Okay, it is my own word, but I think it makes a point about our sometimes poisonous legal environment. I do not mean our laws are poisonous, although some might be. I am talking about many of our lawyers, and especially those associated with big law or those representing big business.
You might have envisioned realrecht recently in the Wal-Mart sex-bias class action suit the Supreme Court eliminated the other day. Now, I do not know if Wal-Mart was in the right or the wrong. That is not the point.
Thousands of individual lawsuit can now be filed against Wal-Mart by the women who work for or have worked for the company. The point is that women are not allowed to join together to enhance their power against the giant organization, underscoring the absurdity of the disparity between people and big business in this day and age.

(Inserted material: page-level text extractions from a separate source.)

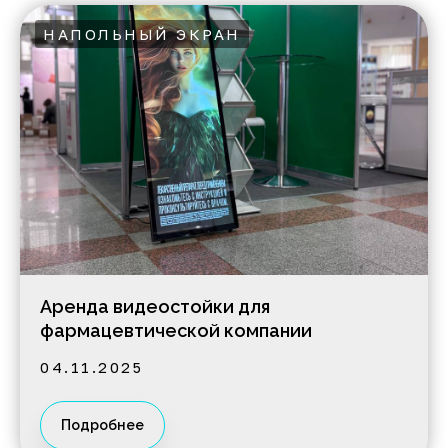
НАПОЛЬНЫЙ ЭКРАН
Аренда видеостойки для
фармацевтической компании
04.11.2025
Подробнее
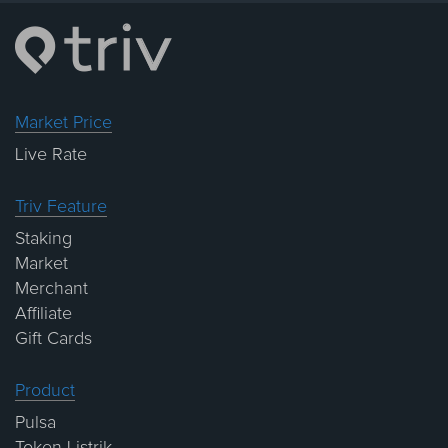
Market Price
Live Rate
Triv Feature
Staking
Market
Merchant
Affiliate
Gift Cards
Product
Pulsa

When you are dealing with moral people that have not been corrupted by the power and money, big business and big law are often not a problem. The problem is when the only objective is to win, and not whether the issue is properly placed or should be properly settled. When lawsuits and legal issues are settled only from a position of power, and not so much the issues, then legal ethics cease to exist.
I take my word for Realpolitik. Taken from the German "real" to mean practical or actual, and Politik meaning politics, it came to mean politics or diplomacy based primarily on power and material factors, as opposed to moralistic or ethical premises. The term came to be used pejoratively to mean coercive, amoral or Machiavellian means.
Likewise, Realrecht or practical law I use in the pejorative. It is based upon a law that is not based on the actual law, or reasonable considerations or differences of opinion to it, but on a consideration of power over morals or principles to take advantage of those harmed.
It is power law whose entire premise is based upon tactics and attacking the legal process and those that represent clients as opposed to focusing on the actions of the client and, if the client committed a legal wrong how that case might be properly settled.
There is no doubt about it, power law exists mainly because of the combination of mega business in which what normal people might consider large awards do not even represent a fraction of earnings of those sued, and lawyers who are corrupted by the fees paid by those companies that insist amoral and Machiavellian means.
I agree that I am a bit of an legal ideologue that tends to favor the principle of the law over other considerations. But, I think there is too much in the way of tactics and not enough in the way of truth currently in the practice of law. It is what makes the practice of law simply unenjoyable.